Needed from the data below: all lines that contain the word "专业网格".

[Opening Data for this task section]

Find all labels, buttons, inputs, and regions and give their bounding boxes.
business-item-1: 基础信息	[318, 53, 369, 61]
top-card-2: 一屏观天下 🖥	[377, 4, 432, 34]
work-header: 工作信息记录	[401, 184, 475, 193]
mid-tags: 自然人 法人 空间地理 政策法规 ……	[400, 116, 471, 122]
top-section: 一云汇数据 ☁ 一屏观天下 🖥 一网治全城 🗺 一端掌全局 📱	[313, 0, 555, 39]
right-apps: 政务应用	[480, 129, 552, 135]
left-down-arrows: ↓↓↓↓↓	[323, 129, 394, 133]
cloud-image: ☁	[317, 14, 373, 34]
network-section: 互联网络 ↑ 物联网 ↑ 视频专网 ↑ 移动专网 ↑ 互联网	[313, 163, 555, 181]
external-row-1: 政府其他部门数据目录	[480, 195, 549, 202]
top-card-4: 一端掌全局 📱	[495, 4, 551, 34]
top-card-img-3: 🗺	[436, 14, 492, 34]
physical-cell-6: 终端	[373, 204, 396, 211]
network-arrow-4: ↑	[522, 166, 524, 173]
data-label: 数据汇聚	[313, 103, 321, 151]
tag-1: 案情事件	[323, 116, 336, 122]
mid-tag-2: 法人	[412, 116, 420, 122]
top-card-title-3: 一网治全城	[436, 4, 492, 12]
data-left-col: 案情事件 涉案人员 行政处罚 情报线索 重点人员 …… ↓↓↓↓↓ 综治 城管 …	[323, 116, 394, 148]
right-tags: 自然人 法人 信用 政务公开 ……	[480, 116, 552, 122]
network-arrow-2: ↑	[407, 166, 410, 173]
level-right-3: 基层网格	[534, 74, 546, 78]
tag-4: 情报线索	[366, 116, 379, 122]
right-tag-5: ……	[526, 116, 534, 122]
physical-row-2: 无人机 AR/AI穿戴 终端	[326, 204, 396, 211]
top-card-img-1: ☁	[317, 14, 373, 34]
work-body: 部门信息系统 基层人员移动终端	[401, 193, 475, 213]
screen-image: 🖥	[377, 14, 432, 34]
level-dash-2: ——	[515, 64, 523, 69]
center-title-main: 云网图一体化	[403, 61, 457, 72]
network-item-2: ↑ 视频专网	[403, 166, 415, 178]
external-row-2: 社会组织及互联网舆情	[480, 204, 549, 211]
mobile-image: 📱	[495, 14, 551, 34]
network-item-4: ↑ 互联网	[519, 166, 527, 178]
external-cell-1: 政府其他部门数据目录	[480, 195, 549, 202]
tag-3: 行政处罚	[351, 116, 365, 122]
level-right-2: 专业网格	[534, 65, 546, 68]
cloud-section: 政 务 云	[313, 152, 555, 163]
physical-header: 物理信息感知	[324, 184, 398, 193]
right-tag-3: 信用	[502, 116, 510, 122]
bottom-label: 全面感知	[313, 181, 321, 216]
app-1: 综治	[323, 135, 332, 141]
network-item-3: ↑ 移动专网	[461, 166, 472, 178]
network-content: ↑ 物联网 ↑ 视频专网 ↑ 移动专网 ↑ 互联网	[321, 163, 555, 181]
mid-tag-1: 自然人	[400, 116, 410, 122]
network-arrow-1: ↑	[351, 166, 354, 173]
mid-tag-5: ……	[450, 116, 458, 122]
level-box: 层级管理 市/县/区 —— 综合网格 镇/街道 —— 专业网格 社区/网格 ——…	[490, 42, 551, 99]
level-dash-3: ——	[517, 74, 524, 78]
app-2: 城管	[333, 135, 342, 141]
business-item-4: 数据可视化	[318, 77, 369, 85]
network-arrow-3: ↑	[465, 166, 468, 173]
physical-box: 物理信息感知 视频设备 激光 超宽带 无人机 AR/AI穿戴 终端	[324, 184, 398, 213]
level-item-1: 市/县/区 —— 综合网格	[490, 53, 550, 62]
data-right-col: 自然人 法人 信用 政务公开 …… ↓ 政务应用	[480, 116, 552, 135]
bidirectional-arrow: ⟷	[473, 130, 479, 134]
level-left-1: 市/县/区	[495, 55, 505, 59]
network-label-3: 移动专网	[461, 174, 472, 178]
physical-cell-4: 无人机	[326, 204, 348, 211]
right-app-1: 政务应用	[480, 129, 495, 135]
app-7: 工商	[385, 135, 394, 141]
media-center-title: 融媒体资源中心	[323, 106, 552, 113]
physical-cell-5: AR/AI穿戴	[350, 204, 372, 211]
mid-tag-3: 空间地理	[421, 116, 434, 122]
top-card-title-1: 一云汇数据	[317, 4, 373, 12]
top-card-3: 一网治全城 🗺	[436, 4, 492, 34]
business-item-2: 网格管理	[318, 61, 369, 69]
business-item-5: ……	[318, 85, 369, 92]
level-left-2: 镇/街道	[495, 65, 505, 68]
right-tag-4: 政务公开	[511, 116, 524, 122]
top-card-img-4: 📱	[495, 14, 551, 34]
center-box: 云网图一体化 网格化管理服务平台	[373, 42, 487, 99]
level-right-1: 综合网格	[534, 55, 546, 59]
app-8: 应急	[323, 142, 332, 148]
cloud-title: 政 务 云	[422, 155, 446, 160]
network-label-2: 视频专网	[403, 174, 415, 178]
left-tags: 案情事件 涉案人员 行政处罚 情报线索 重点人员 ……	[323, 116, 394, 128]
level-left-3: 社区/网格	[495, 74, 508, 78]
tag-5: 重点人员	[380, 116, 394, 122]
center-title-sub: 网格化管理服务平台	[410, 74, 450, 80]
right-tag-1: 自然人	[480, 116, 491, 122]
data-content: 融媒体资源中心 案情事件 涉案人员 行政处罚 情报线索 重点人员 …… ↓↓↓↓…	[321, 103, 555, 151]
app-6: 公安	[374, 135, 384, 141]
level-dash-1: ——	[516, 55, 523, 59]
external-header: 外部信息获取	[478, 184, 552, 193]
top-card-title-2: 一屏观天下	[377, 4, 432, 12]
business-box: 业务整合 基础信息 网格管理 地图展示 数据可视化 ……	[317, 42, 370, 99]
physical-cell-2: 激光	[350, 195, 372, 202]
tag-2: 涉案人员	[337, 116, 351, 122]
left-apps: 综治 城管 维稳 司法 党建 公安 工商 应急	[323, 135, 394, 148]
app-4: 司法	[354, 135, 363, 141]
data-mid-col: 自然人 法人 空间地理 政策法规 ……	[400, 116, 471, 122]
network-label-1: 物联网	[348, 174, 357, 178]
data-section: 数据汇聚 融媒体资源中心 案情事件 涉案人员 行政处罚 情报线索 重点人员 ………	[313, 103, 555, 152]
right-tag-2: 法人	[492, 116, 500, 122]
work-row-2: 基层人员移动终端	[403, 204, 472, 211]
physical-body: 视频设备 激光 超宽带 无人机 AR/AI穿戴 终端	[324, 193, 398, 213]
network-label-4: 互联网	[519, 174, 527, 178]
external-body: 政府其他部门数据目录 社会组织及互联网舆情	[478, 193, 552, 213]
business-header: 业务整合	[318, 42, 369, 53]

[Closing Data for this task section]
[Opening Data for this task section]

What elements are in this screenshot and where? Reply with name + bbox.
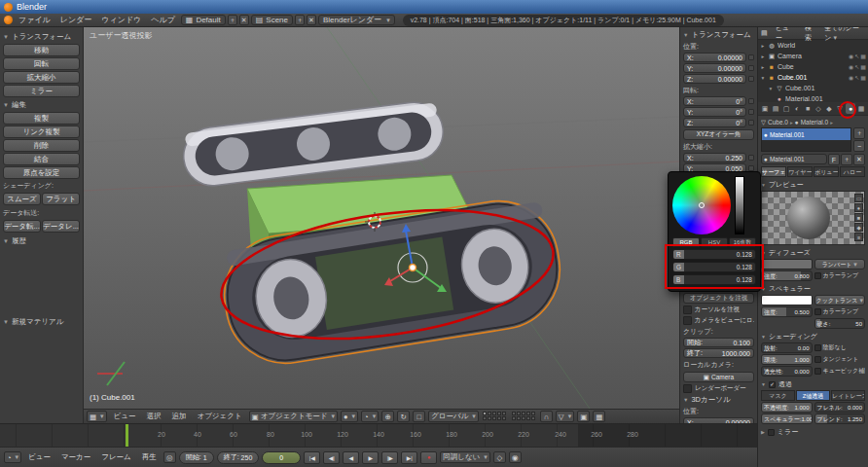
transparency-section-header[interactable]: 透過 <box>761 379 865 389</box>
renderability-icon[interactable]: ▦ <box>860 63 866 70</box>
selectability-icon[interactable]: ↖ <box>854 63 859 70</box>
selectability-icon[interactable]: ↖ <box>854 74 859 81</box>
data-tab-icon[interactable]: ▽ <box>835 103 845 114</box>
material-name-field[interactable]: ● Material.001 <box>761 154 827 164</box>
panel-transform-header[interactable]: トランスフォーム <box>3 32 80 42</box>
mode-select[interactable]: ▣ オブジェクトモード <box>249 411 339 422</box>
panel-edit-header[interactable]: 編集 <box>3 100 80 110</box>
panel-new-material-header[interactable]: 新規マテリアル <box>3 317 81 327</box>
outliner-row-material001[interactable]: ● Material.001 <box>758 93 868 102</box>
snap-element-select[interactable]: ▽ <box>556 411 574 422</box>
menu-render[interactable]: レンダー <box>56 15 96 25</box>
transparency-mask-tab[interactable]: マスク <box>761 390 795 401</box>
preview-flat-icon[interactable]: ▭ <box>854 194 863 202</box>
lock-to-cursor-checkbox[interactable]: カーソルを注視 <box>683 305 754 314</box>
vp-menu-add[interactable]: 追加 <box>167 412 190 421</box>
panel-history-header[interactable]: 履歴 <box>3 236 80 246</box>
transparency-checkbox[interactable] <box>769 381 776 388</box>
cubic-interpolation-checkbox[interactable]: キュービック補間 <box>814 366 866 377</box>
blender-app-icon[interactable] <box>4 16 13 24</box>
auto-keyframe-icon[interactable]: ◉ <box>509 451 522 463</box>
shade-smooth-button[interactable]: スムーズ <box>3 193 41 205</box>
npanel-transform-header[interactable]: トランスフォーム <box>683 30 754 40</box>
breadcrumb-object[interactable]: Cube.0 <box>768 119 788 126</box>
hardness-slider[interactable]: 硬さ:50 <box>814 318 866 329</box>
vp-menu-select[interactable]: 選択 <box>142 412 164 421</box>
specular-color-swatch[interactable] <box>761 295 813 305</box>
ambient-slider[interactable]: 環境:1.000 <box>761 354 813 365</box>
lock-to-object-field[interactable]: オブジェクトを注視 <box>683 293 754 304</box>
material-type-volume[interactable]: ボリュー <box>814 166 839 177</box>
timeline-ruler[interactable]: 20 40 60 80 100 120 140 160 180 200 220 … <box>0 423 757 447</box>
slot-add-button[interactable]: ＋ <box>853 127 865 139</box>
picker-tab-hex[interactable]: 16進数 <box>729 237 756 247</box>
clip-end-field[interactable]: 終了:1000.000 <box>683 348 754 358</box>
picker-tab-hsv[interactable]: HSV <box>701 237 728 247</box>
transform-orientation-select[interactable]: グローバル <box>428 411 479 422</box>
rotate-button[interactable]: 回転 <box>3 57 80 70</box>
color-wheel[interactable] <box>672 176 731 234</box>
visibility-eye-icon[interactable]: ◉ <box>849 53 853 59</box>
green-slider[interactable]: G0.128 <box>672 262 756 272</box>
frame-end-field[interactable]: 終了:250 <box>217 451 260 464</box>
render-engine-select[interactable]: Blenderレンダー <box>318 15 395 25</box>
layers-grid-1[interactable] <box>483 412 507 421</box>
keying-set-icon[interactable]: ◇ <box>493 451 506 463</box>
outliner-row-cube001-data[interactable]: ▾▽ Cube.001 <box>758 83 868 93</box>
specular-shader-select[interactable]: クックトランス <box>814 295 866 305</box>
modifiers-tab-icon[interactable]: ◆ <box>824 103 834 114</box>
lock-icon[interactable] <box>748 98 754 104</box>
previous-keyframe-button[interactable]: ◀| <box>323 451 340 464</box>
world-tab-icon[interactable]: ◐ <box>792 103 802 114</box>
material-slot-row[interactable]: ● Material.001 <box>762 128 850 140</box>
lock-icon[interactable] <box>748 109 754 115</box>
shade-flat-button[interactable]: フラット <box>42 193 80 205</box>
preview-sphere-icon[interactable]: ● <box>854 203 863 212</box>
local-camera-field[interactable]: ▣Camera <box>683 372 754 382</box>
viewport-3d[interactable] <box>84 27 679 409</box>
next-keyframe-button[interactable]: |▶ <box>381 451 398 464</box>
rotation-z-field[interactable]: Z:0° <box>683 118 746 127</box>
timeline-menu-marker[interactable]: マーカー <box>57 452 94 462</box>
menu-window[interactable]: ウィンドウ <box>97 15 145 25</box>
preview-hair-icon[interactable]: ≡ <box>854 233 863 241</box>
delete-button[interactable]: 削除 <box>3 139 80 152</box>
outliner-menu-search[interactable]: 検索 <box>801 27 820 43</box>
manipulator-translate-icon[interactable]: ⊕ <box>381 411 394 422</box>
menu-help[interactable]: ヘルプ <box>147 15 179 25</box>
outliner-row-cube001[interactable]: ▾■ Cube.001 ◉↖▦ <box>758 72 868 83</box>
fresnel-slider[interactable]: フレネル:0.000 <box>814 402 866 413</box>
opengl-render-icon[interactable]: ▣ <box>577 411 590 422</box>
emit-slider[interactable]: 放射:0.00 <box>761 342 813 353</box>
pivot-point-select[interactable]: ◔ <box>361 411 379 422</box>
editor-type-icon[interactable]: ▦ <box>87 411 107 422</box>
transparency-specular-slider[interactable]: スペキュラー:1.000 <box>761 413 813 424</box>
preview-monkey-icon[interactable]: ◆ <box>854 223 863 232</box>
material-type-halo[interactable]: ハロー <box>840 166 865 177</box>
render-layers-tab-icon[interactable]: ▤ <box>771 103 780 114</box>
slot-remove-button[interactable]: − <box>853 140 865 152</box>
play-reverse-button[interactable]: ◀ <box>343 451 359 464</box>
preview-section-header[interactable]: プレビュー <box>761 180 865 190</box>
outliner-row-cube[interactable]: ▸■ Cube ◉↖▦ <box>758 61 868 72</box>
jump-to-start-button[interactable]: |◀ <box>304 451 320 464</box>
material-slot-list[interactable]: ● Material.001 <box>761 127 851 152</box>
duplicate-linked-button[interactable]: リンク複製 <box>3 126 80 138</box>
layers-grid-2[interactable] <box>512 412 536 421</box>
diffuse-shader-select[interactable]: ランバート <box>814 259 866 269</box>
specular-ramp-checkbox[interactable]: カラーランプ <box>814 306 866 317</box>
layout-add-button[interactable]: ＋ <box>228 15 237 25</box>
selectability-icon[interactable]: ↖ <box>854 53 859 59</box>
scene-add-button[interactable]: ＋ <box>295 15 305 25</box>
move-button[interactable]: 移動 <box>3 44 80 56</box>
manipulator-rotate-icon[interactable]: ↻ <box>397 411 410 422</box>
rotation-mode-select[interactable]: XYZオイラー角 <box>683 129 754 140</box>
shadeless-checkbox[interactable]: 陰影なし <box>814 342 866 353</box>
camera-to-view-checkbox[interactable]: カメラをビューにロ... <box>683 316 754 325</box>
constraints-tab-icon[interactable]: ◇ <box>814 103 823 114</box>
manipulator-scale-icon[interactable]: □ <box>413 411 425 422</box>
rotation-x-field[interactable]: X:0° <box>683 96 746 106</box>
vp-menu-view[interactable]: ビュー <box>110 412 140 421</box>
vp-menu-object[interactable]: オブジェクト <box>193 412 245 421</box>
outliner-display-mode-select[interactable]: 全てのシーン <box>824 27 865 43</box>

[Closing Data for this task section]

Task answer
level-right-2: 专业网格	[534, 65, 546, 68]
level-box: 层级管理 市/县/区 —— 综合网格 镇/街道 —— 专业网格 社区/网格 ——…	[490, 42, 551, 99]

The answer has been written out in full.